EI-201c · Module 1
The Convergence Method
3 min read
A trend is not a single event repeated. It is multiple independent signals from different ecosystem segments all pointing in the same direction. The convergence method identifies trends by tracking signals across five categories — technology capability, market behavior, regulatory movement, investment patterns, and talent flows — and flagging when three or more categories independently produce signals aligned with the same directional thesis. One category signaling is a data point. Two categories is interesting. Three or more is a trend worth analyzing.
- Define Signal Categories Technology capability: model benchmarks, new features, open-source parity events. Market behavior: pricing changes, new entrants, vendor exits. Regulatory movement: draft legislation, enforcement actions, standards proposals. Investment patterns: funding rounds, M&A, R&D allocation signals. Talent flows: hiring surges, talent migration between companies, new role types emerging.

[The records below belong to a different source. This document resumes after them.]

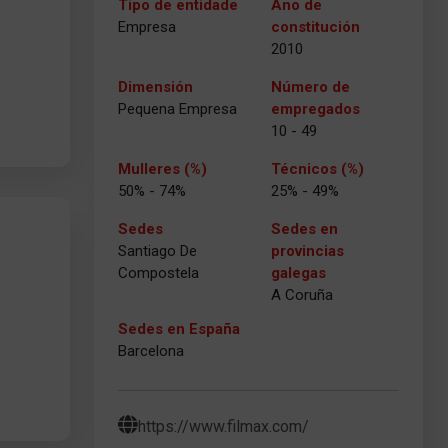
Tipo de entidade
Ano de
Empresa
constitución
2010
Dimensión
Número de
Pequena Empresa
empregados
10 - 49
Mulleres (%)
Técnicos (%)
50% - 74%
25% - 49%
Sedes
Sedes en
Santiago De
provincias
Compostela
galegas
A Coruña
Sedes en España
Barcelona
https://www.filmax.com/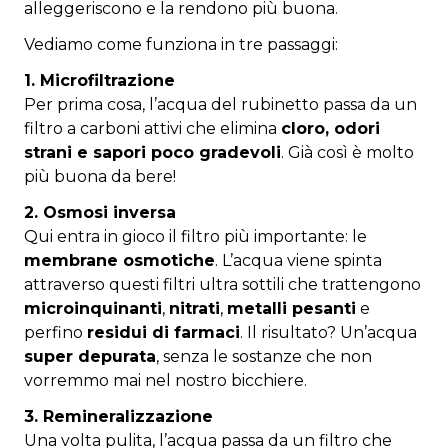
alleggeriscono e la rendono più buona.
Vediamo come funziona in tre passaggi:
1. Microfiltrazione
Per prima cosa, l’acqua del rubinetto passa da un
filtro a carboni attivi che elimina
cloro, odori
strani e sapori poco gradevoli
. Già così è molto
più buona da bere!
2. Osmosi inversa
Qui entra in gioco il filtro più importante: le
membrane osmotiche
. L’acqua viene spinta
attraverso questi filtri ultra sottili che trattengono
microinquinanti
,
nitrati
,
metalli pesanti
e
perfino
residui di farmaci
. Il risultato? Un’acqua
super depurata
, senza le sostanze che non
vorremmo mai nel nostro bicchiere.
3. Remineralizzazione
Una volta pulita, l’acqua passa da un filtro che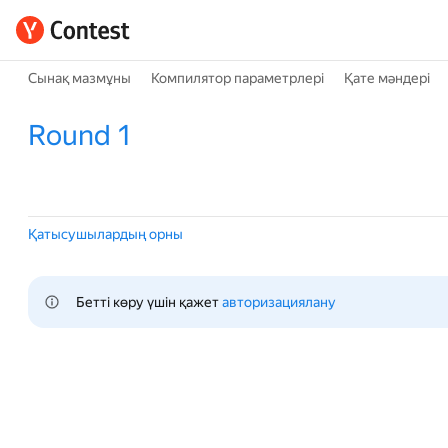
Сынақ мазмұны
Компилятор параметрлері
Қате мәндері
Round 1
Қатысушылардың орны
Бетті көру үшін қажет 
авторизациялану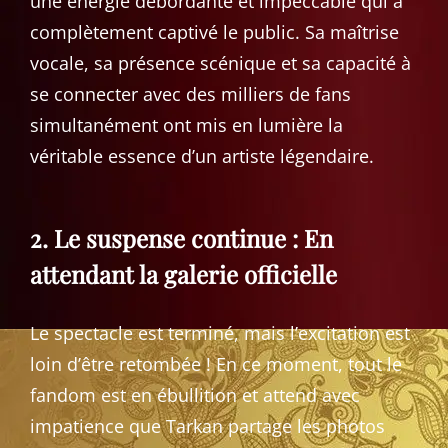
une énergie débordante et impeccable qui a
complètement captivé le public. Sa maîtrise
vocale, sa présence scénique et sa capacité à
se connecter avec des milliers de fans
simultanément ont mis en lumière la
véritable essence d’un artiste légendaire.
2. Le suspense continue : En
attendant la galerie officielle
Le spectacle est terminé, mais l’excitation est
loin d’être retombée ! En ce moment, tout le
fandom est en ébullition et attend avec
impatience que Tarkan partage les photos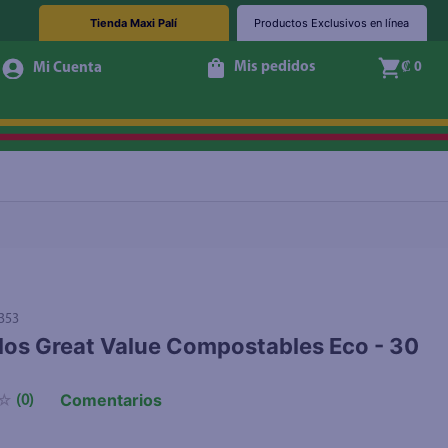
Tienda Maxi Palí
Productos Exclusivos en línea
Mis pedidos
₡ 0
Agotado
353
los Great Value Compostables Eco - 30
Comentarios
☆
(
0
)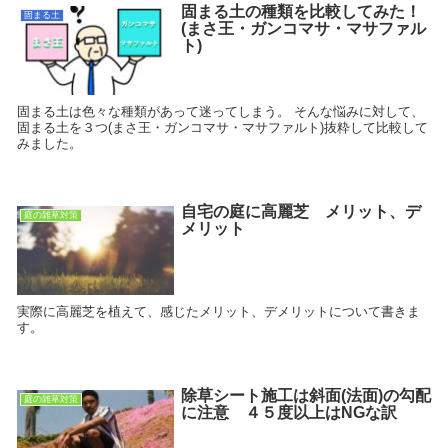
固まる土の種類を比較してみた！
固まる土
(まさ王・ガンコマサ・マサファル
ト)
固まる土は色々な種類があって迷ってしまう。 そんな悩みに対して、
固まる土を３つ(まさ王・ガンコマサ・マサファルト)抜粋して比較して
みました。
自宅の庭に高麗芝 メリット、デ
庭の雑草対策
メリット
実際に高麗芝を植えて、感じたメリット、デメリットについて書きま
す。
除草シート施工は斜面(法面)の勾配
庭の雑草対策
に注意 ４５度以上はNGな訳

- Track Category Alignment For each developing theme (e.g., "multimodal AI adoption"), log signals by category. When a new signal arrives, check whether other categories have produced aligned signals in the trailing 90 days. Three-category alignment triggers a trend assessment. The assessment asks: is this convergence real, or are the signals causally connected through a single root event?
- Validate Independence Convergence only counts when the signals are truly independent. If a model release (technology) drives a funding round (investment) which drives hiring (talent), all three trace to the same root cause. True convergence means independent actors in different categories are making aligned moves for their own separate reasons. That is the signal that a trend is structural, not reactive.